Items from a dataset:
----

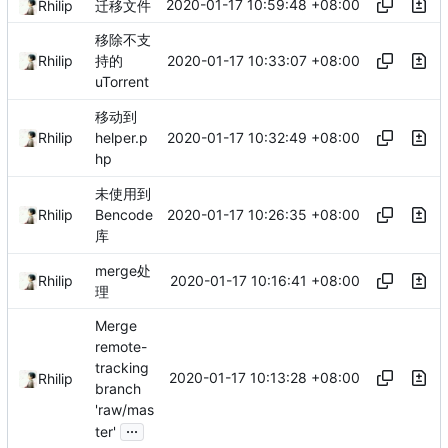
2020-01-17 10:59:48 +08:00
Rhilip
迁移文件
移除不支
2020-01-17 10:33:07 +08:00
Rhilip
持的
uTorrent
移动到
2020-01-17 10:32:49 +08:00
Rhilip
helper.p
hp
未使用到
2020-01-17 10:26:35 +08:00
Rhilip
Bencode
库
merge处
2020-01-17 10:16:41 +08:00
Rhilip
理
Merge
remote-
tracking
2020-01-17 10:13:28 +08:00
Rhilip
branch
'raw/mas
...
ter'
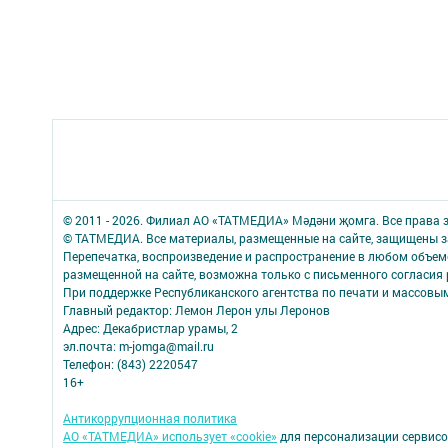
© 2011 - 2026. Филиал АО «ТАТМЕДИА» Мәдәни җомга. Все права
© ТАТМЕДИА. Все материалы, размещенные на сайте, защищены з
Перепечатка, воспроизведение и распространение в любом объе
размещенной на сайте, возможна только с письменного согласия 
При поддержке Республиканского агентства по печати и массов
Главный редактор: Лемон Лерон улы Леронов
Адрес: Декабристлар урамы, 2
эл.почта: m-jomga@mail.ru
Телефон: (843) 2220547
16+
Антикоррупционная политика
АО «ТАТМЕДИА» использует «cookie»
для персонализации сервисо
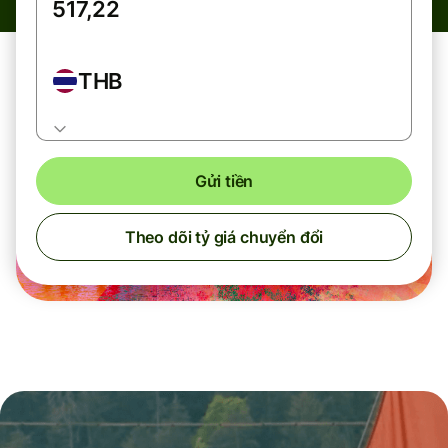
THB
Gửi tiền
Theo dõi tỷ giá chuyển đổi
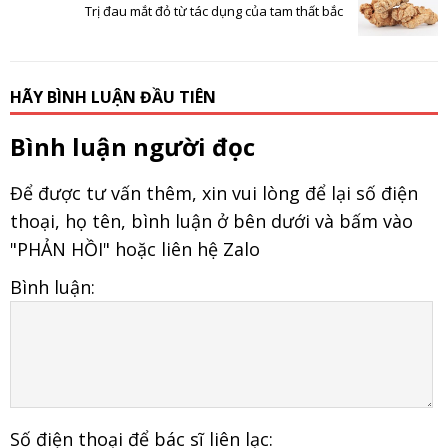
Trị đau mắt đỏ từ tác dụng của tam thất bắc
HÃY BÌNH LUẬN ĐẦU TIÊN
Bình luận người đọc
Để được tư vấn thêm, xin vui lòng để lại số điện
thoại, họ tên, bình luận ở bên dưới và bấm vào
"PHẢN HỒI" hoặc liên hệ Zalo
Bình luận:
Số điện thoại để bác sĩ liên lạc:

----

Task statement:
The preceding entries should be duplicated word for word; no picture belongs in the copy.

Response:
2020-01-17 10:59:48 +08:00
Rhilip
迁移文件
移除不支
2020-01-17 10:33:07 +08:00
Rhilip
持的
uTorrent
移动到
2020-01-17 10:32:49 +08:00
Rhilip
helper.p
hp
未使用到
2020-01-17 10:26:35 +08:00
Rhilip
Bencode
库
merge处
2020-01-17 10:16:41 +08:00
Rhilip
理
Merge
remote-
tracking
2020-01-17 10:13:28 +08:00
Rhilip
branch
'raw/mas
...
ter'
© 2011 - 2026. Филиал АО «ТАТМЕДИА» Мәдәни җомга. Все права
© ТАТМЕДИА. Все материалы, размещенные на сайте, защищены з
Перепечатка, воспроизведение и распространение в любом объе
размещенной на сайте, возможна только с письменного согласия 
При поддержке Республиканского агентства по печати и массов
Главный редактор: Лемон Лерон улы Леронов
Адрес: Декабристлар урамы, 2
эл.почта: m-jomga@mail.ru
Телефон: (843) 2220547
16+
Антикоррупционная политика
АО «ТАТМЕДИА» использует «cookie»
для персонализации сервисо
THB
Gửi tiền
Theo dõi tỷ giá chuyển đổi
Trị đau mắt đỏ từ tác dụng của tam thất bắc
HÃY BÌNH LUẬN ĐẦU TIÊN
Bình luận người đọc
Để được tư vấn thêm, xin vui lòng để lại số điện
thoại, họ tên, bình luận ở bên dưới và bấm vào
"PHẢN HỒI" hoặc liên hệ Zalo
Bình luận:
Số điện thoại để bác sĩ liên lạc:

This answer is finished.